The Legislative Role of the VP:

An informative essay by Josh Chafetz on the Constitutonal role of the VP:

But the thing is, our Founding Fathers created a system in which the vice presidency went to the Electoral College runner-up. And even though they didn't anticipate the role that political parties would come to play, they knew enough to understand that this meant that the president and vice president might well be rivals. As a result, the Constitution gives the vice president no executive role at all, other than waiting for the president to die, resign, or become incapacitated. Indeed, John Adams, our first vice president, wrote to Abigail that "[m]y country has in its wisdom contrived for me the most insignificant office that ever the invention of man contrived or his imagination conceived." The Founders didn't think that the executive role of the vice president would be flexible; they thought it would be almost non-existent.

Biden, however, kept mangling away. "The Constitution is explicit," he said. "The only authority the vice president has from the legislative standpoint is the vote, only when there is a tie vote." Well, not exactly. The vice president is always the president of the Senate--indeed, since the vice president was expected to have so little an executive role, presiding over the Senate was meant to be his day job. As Roger Sherman put it at the Philadelphia Convention, "If the vice president were not to be President of the Senate, he would be without employment." Biden was therefore right to note that the vice president's Senate vote is limited to breaking ties, but wrong to think that this constituted the entirety of his responsibilities with respect to Congress.

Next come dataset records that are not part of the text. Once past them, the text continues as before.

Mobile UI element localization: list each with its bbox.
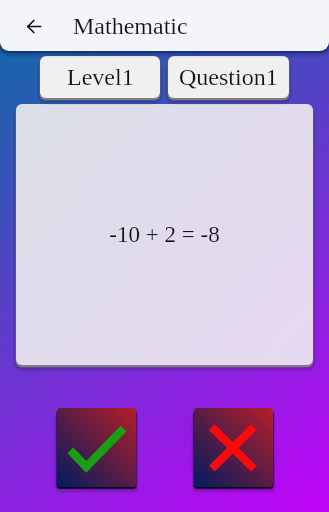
staticText: Level1 [67,64,134,91]
button[interactable]: Wrong answer [194,408,273,487]
button[interactable]: Level1 [40,56,160,98]
button[interactable]: Navigate back [19,11,49,41]
staticText: Mathematic [73,13,188,40]
button[interactable]: Question1 [168,56,289,98]
staticText: -10 + 2 = -8 [109,222,220,247]
staticText: Question1 [179,64,278,91]
button[interactable]: Correct answer [57,408,136,487]
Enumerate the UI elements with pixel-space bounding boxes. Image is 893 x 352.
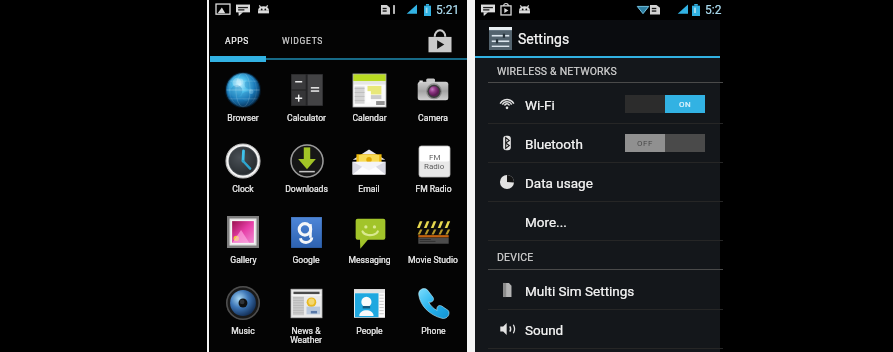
- button[interactable]: Movie Studio: [402, 208, 464, 279]
- button[interactable]: Downloads: [275, 137, 337, 208]
- staticText: OFF: [637, 139, 653, 148]
- button[interactable]: APPS: [222, 32, 253, 50]
- button[interactable]: Wi-Fi: [475, 85, 720, 124]
- button[interactable]: FM: [402, 137, 464, 208]
- staticText: Bluetooth: [525, 136, 583, 152]
- button[interactable]: People: [338, 279, 400, 350]
- staticText: WIRELESS & NETWORKS: [497, 65, 617, 77]
- staticText: FM Radio: [415, 184, 452, 194]
- staticText: ON: [679, 100, 692, 109]
- button[interactable]: Play Store: [425, 26, 455, 56]
- button[interactable]: Calendar: [338, 66, 400, 137]
- button[interactable]: Calculator: [275, 66, 337, 137]
- staticText: Camera: [418, 113, 448, 123]
- staticText: Music: [231, 326, 255, 336]
- button[interactable]: Clock: [212, 137, 274, 208]
- staticText: DEVICE: [497, 251, 534, 263]
- button[interactable]: Browser: [212, 66, 274, 137]
- staticText: Messaging: [348, 255, 391, 265]
- staticText: Browser: [227, 113, 259, 123]
- staticText: 5:21: [436, 3, 460, 17]
- staticText: Clock: [232, 184, 254, 194]
- staticText: Radio: [424, 162, 445, 171]
- staticText: FM: [429, 153, 441, 162]
- staticText: News & Weather: [290, 326, 322, 345]
- button[interactable]: Messaging: [338, 208, 400, 279]
- staticText: Calculator: [287, 113, 326, 123]
- staticText: Data usage: [525, 175, 593, 191]
- staticText: Multi Sim Settings: [525, 283, 635, 299]
- staticText: Sound: [525, 322, 564, 338]
- button[interactable]: Camera: [402, 66, 464, 137]
- staticText: APPS: [225, 36, 250, 46]
- staticText: Google: [292, 255, 320, 265]
- staticText: Gallery: [230, 255, 257, 265]
- button[interactable]: Sound: [475, 310, 720, 349]
- staticText: Movie Studio: [408, 255, 458, 265]
- button[interactable]: Gallery: [212, 208, 274, 279]
- staticText: Calendar: [352, 113, 387, 123]
- button[interactable]: Google: [275, 208, 337, 279]
- button[interactable]: Email: [338, 137, 400, 208]
- button[interactable]: Phone: [402, 279, 464, 350]
- button[interactable]: Multi Sim Settings: [475, 271, 720, 310]
- button[interactable]: News & Weather: [275, 279, 337, 350]
- staticText: WIDGETS: [282, 36, 324, 46]
- staticText: 5:2: [705, 3, 722, 17]
- button[interactable]: WIDGETS: [280, 32, 325, 50]
- staticText: Settings: [518, 31, 570, 47]
- button[interactable]: Data usage: [475, 163, 720, 202]
- button[interactable]: Music: [212, 279, 274, 350]
- staticText: Email: [358, 184, 380, 194]
- button[interactable]: Bluetooth: [475, 124, 720, 163]
- staticText: Downloads: [285, 184, 328, 194]
- button[interactable]: More...: [475, 202, 720, 241]
- staticText: Wi-Fi: [525, 97, 555, 113]
- staticText: More...: [525, 214, 567, 230]
- staticText: Phone: [421, 326, 446, 336]
- staticText: People: [356, 326, 383, 336]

This was also a funny line: "Skipping over Biden's assertion that Cheney 'has been the most dangerous vice president we've had probably in American history' (a bit of hyperbole is forgivable in the midst of a campaign, but is Cheney really worse than, say, the dueling and possibly treasonous Burr?)...."

Eric Muller (www):
"but is Cheney really worse than, say, the dueling and possibly treasonous Burr?"

Yes. Burr had the decency to leave after a single term.
10.4.2008 2:24pm
Syd Henderson (mail):
Which one would you be (or have been) safer hunting with?
10.4.2008 2:25pm
SMatthewStolte (mail):
I think Cheney probably had in mind the fact that most VPs prior to Gore haven't really had much of a role in the White House. I'd bet he figured it was safe to say on the basis that he only needed to compare the last few VPs.
10.4.2008 2:33pm
Johnny Canuck (mail):
On one of the prior threads Bill Poser made a point with respect to understanding what Biden meant by his statement in the debate:

I think that your interpretation of this [statement] as claiming that Article I deals with the Executive Branch is incorrect. The problem is that the first sentence is ungrammatical and presents problems of interpretation. In particular, it isn't clear what the antecedent of "that" is in "that's the Executive Branch". However, there's no good reason to take it to be "Article I". At least as plausible, and I think clearly what Biden meant in light of the clarification provided by "He works in the Executive Branch", is that the antecedent of "that" is "role". In other words, in a somewhat disjointed way, Biden is combining two thoughts: (a) that the only place in which the VPs role is defined is in Article I, which is true; and (b) that the VP is a member of the Executive Branch, which is also true. Granted, it is the kind of somewhat garbled statement that almost everyone occasionally makes in extemporaneous speech, but I think that it is wrong-headed to take it to indicate that Biden doesn't know that Article I deals with the Legislative Branch.

Biden from the transcript:

... he doesn't realize that Article I of the Constitution defines the role of the vice president of the United States, that's the Executive Branch. He works in the Executive Branch. He should understand that. Everyone should understand that.
10.4.2008 2:42pm
EIDE_Interface (mail):
Biden is a moron. There I simplified it for you.
10.4.2008 2:56pm
Chico's Bail Bonds (mail):
So now we have to follow the original intent behind a provision of the constitution that has been superceded due to diastrous results , ie vp as runner up president. Which theory of interpretation is that?
10.4.2008 2:59pm
Dan M.:
Well, perhaps when using the Constitution to justify your interpretation of the role of the VP, you might want to know what the Constitution says.
10.4.2008 3:14pm
Paul Allen:
The President of the Senate has other powers under the senate rules. These are considered extraordinary powers though. However much power the position has really depends on the Senate rules.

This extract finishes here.